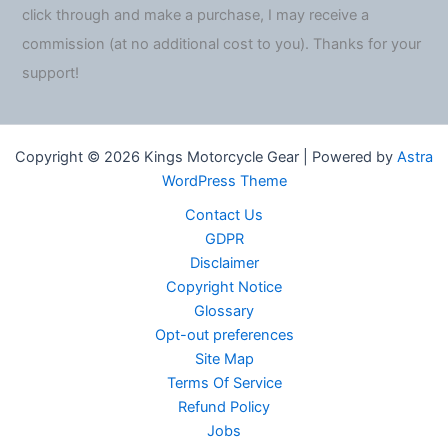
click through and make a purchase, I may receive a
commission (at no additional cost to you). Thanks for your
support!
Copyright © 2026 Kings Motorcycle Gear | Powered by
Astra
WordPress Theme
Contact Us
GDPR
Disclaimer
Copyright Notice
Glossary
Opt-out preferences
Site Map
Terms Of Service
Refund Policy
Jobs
———
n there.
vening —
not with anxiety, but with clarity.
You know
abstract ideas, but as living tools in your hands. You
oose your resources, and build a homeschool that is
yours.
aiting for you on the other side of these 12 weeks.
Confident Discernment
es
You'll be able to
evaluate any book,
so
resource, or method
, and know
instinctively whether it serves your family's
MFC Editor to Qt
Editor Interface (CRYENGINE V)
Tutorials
———
Above are the records; copy every line in them that holds the word "Copyright".

▶ Solution for this problem
Copyright © 2026 Kings Motorcycle Gear | Powered by
Copyright Notice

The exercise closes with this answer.